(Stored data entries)
※

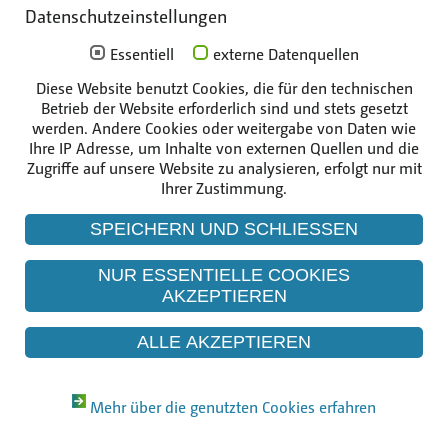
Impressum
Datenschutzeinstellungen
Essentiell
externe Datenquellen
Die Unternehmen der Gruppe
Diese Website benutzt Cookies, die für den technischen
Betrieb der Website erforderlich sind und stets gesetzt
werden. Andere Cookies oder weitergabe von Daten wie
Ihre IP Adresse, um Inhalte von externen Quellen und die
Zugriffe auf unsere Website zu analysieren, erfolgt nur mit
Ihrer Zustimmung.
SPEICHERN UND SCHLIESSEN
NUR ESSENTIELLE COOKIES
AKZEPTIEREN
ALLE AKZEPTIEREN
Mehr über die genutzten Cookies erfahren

※

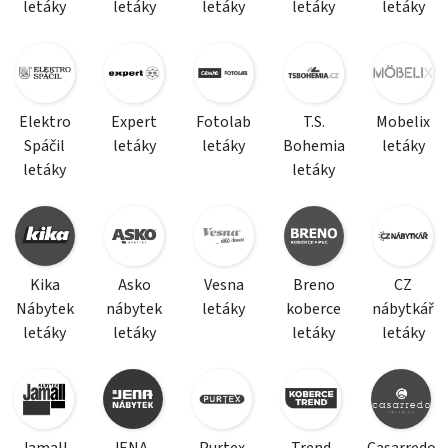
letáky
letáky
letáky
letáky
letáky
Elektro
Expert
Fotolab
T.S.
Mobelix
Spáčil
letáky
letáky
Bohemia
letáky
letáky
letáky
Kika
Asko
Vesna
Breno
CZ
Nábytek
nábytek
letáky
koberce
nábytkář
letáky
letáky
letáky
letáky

※

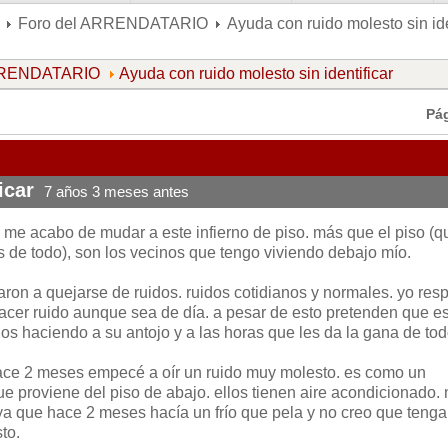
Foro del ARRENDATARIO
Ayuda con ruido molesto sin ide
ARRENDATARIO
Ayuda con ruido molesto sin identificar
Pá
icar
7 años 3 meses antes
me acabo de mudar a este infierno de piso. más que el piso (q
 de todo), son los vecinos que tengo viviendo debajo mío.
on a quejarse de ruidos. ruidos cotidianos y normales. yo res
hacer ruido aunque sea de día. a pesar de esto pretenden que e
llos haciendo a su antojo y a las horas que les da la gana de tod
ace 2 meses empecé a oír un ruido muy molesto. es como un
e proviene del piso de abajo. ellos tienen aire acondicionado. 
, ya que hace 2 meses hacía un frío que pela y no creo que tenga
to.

※

**Exercise directions**
Reproduce every line in the data that has the word "meses" in it.

**Task response**
7 años 3 meses antes
ace 2 meses empecé a oír un ruido muy molesto. es como un
, ya que hace 2 meses hacía un frío que pela y no creo que tenga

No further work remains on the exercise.